*THE TASK*: Return all lines in the data where the string "нефтепроводов" can be found.

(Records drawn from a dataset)
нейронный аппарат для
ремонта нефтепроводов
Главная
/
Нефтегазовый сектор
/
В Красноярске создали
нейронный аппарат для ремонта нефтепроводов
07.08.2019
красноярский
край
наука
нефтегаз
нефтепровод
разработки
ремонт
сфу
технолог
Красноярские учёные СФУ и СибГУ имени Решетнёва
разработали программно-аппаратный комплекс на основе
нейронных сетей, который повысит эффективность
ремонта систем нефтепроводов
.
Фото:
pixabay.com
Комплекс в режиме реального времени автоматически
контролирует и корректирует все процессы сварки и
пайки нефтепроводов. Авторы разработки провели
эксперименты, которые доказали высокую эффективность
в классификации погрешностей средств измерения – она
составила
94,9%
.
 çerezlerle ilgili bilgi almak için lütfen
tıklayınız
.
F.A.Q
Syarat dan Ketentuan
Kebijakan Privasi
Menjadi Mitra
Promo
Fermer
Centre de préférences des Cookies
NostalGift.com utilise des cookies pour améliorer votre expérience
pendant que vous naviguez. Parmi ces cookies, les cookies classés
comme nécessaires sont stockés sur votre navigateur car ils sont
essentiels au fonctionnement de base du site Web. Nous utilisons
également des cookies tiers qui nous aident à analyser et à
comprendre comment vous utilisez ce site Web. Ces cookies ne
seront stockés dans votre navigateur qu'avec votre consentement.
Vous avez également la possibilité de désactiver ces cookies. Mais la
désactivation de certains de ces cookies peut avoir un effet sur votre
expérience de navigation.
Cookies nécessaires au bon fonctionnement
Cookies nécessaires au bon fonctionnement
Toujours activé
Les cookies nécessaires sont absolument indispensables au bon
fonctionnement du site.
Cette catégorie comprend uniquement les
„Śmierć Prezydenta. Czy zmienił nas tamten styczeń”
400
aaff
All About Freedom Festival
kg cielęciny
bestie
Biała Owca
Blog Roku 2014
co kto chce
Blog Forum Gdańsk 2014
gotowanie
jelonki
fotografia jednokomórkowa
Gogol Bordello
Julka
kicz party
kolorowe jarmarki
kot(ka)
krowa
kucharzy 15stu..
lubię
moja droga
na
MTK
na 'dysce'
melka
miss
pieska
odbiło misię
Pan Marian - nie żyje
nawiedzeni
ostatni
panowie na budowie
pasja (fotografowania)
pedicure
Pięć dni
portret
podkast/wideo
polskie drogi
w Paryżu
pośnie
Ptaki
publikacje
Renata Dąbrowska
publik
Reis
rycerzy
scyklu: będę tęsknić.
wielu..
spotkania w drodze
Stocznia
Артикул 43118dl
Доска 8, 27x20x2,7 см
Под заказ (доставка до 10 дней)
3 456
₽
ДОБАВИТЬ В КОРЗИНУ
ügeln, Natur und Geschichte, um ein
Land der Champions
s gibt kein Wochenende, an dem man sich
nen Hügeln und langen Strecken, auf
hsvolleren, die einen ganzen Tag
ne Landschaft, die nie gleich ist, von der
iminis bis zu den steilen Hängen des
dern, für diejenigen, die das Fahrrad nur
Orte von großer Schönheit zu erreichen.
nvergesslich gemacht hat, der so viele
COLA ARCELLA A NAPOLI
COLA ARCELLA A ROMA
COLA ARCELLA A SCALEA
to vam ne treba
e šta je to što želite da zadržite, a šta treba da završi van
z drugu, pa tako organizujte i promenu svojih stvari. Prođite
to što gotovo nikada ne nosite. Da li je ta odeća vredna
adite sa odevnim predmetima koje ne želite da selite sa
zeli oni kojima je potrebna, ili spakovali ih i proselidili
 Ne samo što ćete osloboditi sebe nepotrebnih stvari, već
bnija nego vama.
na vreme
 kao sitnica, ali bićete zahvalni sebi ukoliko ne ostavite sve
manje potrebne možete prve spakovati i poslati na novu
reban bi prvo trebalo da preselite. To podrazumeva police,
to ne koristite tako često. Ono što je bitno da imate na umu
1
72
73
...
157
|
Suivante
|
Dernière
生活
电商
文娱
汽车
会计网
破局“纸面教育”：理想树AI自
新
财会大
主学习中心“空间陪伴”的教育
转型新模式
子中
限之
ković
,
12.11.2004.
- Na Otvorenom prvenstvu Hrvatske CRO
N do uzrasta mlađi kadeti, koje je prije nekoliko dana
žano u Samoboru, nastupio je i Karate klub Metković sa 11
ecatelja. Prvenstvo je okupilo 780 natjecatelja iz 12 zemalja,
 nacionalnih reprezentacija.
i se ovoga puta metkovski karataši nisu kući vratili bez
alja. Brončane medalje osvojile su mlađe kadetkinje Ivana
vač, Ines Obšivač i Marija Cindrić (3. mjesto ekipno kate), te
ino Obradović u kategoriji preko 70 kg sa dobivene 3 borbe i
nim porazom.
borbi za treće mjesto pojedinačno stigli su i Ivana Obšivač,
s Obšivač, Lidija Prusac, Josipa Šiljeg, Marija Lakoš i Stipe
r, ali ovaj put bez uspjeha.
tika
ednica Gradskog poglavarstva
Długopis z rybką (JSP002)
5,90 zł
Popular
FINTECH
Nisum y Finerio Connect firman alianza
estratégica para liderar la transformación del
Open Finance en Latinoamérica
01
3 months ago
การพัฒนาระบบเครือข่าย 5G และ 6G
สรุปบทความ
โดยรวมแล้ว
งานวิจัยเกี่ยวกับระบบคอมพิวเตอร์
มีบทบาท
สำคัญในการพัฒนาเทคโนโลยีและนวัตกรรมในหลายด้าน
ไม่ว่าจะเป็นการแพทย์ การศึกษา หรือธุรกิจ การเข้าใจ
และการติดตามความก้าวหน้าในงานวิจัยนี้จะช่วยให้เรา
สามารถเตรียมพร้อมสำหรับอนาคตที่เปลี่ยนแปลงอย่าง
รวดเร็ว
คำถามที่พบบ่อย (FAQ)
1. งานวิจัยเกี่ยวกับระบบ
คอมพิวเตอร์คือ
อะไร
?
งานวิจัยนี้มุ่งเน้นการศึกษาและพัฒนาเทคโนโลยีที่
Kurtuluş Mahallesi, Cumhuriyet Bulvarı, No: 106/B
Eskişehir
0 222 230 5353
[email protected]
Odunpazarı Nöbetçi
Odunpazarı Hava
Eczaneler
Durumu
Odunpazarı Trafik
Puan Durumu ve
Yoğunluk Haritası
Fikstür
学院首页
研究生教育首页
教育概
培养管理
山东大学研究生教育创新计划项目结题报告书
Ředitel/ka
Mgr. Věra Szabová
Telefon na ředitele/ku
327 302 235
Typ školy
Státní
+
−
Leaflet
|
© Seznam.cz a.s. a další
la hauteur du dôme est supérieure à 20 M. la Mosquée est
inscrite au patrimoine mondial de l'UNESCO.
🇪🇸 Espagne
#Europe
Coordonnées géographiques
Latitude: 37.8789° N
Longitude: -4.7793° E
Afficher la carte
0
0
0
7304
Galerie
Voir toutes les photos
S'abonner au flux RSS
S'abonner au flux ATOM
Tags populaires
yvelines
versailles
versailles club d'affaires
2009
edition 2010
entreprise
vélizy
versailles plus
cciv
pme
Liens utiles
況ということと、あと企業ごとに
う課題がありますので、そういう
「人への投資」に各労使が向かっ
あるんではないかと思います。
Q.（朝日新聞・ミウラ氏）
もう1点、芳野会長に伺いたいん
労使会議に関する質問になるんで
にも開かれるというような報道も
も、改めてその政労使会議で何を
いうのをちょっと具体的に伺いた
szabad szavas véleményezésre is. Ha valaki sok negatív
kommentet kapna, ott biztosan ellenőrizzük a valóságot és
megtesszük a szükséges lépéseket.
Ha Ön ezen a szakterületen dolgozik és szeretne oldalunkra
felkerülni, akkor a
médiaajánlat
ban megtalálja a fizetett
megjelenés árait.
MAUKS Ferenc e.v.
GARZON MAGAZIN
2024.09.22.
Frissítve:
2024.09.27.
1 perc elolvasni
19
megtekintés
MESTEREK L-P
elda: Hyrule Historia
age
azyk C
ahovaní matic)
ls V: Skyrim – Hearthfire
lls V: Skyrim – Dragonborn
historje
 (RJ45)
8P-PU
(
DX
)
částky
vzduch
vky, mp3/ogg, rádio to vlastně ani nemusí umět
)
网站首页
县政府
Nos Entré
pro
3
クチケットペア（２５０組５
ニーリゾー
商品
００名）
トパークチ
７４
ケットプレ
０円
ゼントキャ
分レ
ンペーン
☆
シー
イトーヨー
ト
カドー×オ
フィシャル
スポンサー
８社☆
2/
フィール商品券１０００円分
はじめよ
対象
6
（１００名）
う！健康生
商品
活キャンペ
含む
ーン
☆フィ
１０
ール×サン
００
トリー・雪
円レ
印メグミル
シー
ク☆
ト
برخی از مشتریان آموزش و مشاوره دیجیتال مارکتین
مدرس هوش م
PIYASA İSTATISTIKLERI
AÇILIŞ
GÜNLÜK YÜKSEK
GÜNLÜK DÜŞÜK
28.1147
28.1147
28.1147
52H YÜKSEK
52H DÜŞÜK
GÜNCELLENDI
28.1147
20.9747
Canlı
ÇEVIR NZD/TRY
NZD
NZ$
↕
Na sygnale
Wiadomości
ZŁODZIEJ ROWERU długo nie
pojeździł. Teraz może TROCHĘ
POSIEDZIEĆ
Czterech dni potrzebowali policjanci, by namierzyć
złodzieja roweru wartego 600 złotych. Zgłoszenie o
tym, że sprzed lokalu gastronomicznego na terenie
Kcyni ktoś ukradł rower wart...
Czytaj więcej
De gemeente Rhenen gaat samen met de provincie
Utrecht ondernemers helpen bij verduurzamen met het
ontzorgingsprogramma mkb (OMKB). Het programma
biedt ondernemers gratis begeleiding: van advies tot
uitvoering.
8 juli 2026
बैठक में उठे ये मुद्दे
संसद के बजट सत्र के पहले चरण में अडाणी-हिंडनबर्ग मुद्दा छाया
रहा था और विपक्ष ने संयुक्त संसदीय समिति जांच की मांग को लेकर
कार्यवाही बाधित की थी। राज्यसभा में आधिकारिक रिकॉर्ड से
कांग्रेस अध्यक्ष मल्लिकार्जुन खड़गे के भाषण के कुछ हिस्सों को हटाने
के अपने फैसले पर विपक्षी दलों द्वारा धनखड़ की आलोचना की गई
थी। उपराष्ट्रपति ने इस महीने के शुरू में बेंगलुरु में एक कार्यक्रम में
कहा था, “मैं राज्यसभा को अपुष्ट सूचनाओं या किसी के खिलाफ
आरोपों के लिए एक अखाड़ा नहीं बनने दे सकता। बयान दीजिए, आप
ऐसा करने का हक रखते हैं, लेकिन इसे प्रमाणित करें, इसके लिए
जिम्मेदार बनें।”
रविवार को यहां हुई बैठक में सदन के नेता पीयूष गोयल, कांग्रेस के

*RESULT FOR THIS EXERCISE*:
ремонта нефтепроводов
нейронный аппарат для ремонта нефтепроводов
ремонта систем нефтепроводов
пайки нефтепроводов. Авторы разработки провели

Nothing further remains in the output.